# Fawn killer at work



## cameroncook.21246 (Jul 6, 2018)

Always interesting to check the trail cams you never know what you're going to find lots of coyote and mule deer on this one this is the first time I've had them combined









Sent from my SM-A520W using Tapatalk


----------



## pokeyjeeper (Sep 5, 2013)

Better get after them


----------



## cameroncook.21246 (Jul 6, 2018)

There were 5 coyotes in the previous picture.. as soon as they prime up ..

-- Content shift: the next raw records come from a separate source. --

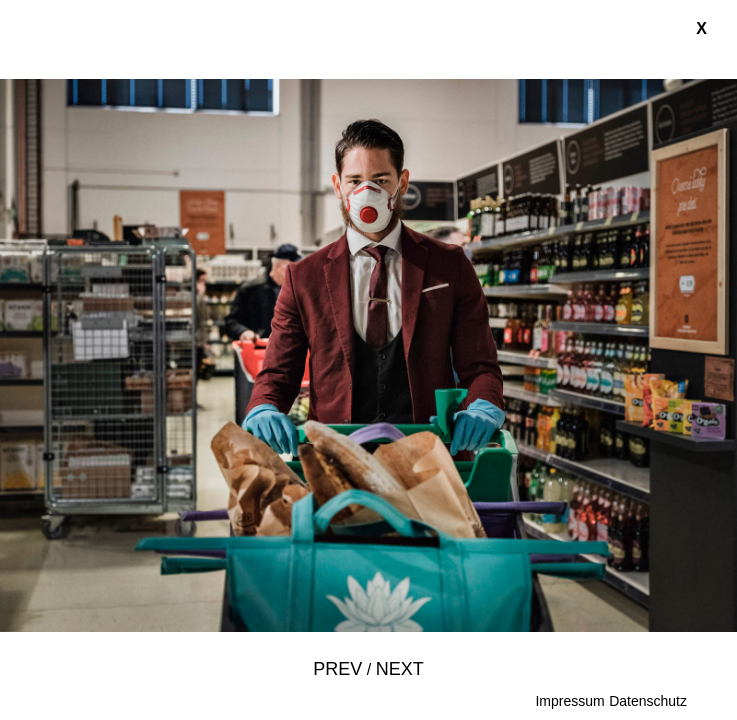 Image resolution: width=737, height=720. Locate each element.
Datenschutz (648, 701)
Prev (337, 669)
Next (400, 669)
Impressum (569, 701) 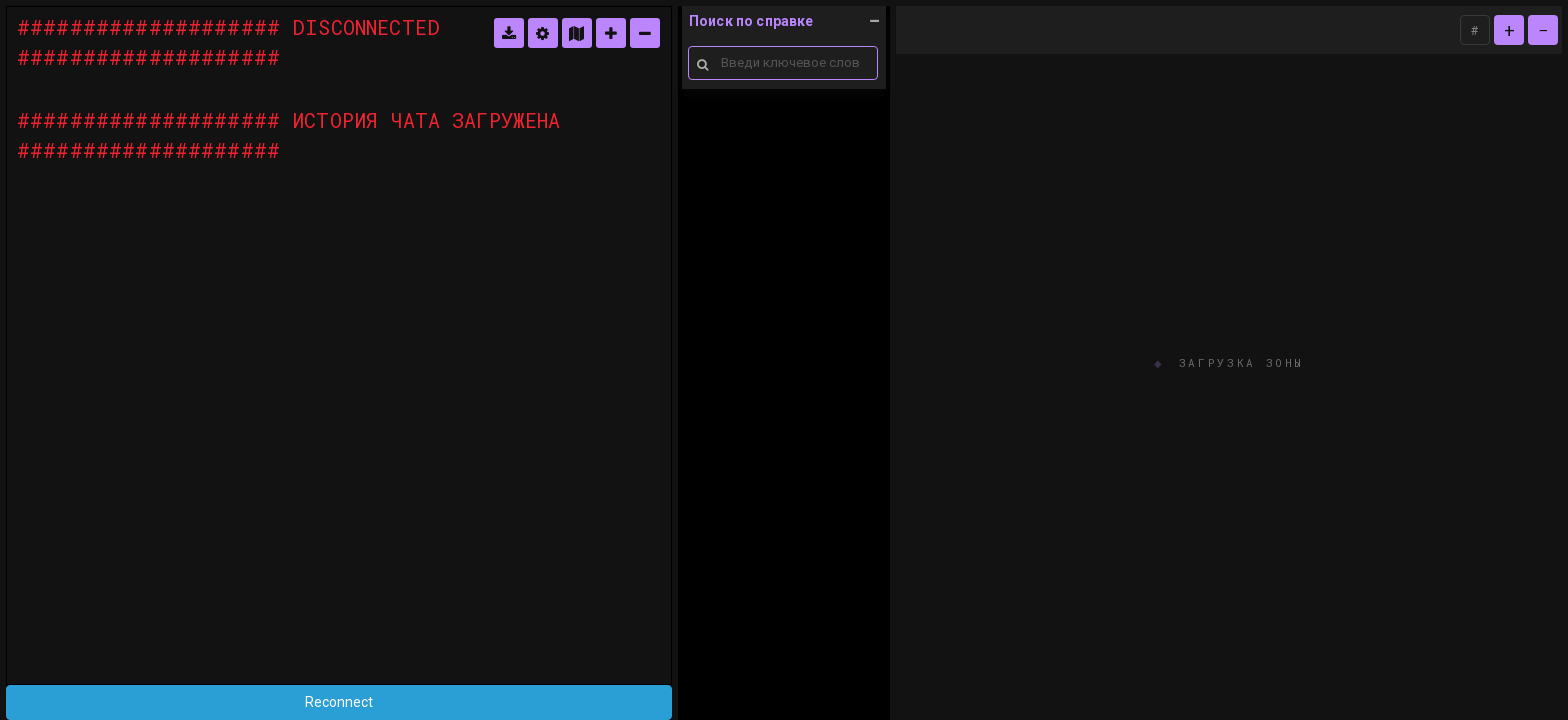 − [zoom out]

Sent from my SM-A520W using Tapatalk


----------



## hassell (Feb 9, 2010)

Shoot em all. Good luck.


----------



## youngdon (Mar 10, 2010)

Nice pic.


----------



## C2C (Mar 17, 2012)

Still lots around ..a doe that raises a fan in this area deserves a medal ..also a surprise visitor























Sent from my SM-A520W using Tapatalk


----------



## SWAMPBUCK10PT (Apr 5, 2010)

*Thanks for sharing the pic's C2C-----------------------SKIP*


----------



## youngdon (Mar 10, 2010)

Nice pics Cam ! That coyotes days are numbered!


----------



## C2C (Mar 17, 2012)

Glad I put a camera in this spot for the summer , has given me a new spot to cover .Id love to set the fence here with snares but am afraid i'd catch alot of mule deer fawns , so I will set back farther on incoming trails and hope my breakaways do their thing . I'll start my snaring thread back up in about 6 weeks on the trapping discussion if you want to follow .


----------



## youngdon (Mar 10, 2010)

Oh you can bet I'll follow you. I really like the insights you give as to where and why you set snares where you do.


----------